BEGIN Data provided

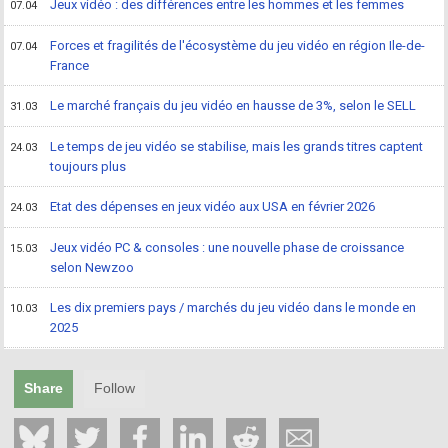
Jeux vidéo : des différences entre les hommes et les femmes
07.04
Forces et fragilités de l'écosystème du jeu vidéo en région Ile-de-
07.04
France
Le marché français du jeu vidéo en hausse de 3%, selon le SELL
31.03
Le temps de jeu vidéo se stabilise, mais les grands titres captent
24.03
toujours plus
Etat des dépenses en jeux vidéo aux USA en février 2026
24.03
Jeux vidéo PC & consoles : une nouvelle phase de croissance
15.03
selon Newzoo
Les dix premiers pays / marchés du jeu vidéo dans le monde en
10.03
2025
Share
Follow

END Data provided

▶ [Your assignment]: Word for word, repeat all the data, but not its images.

▶ [Answer to the problem]:
Jeux vidéo : des différences entre les hommes et les femmes
07.04
Forces et fragilités de l'écosystème du jeu vidéo en région Ile-de-
07.04
France
Le marché français du jeu vidéo en hausse de 3%, selon le SELL
31.03
Le temps de jeu vidéo se stabilise, mais les grands titres captent
24.03
toujours plus
Etat des dépenses en jeux vidéo aux USA en février 2026
24.03
Jeux vidéo PC & consoles : une nouvelle phase de croissance
15.03
selon Newzoo
Les dix premiers pays / marchés du jeu vidéo dans le monde en
10.03
2025
Share
Follow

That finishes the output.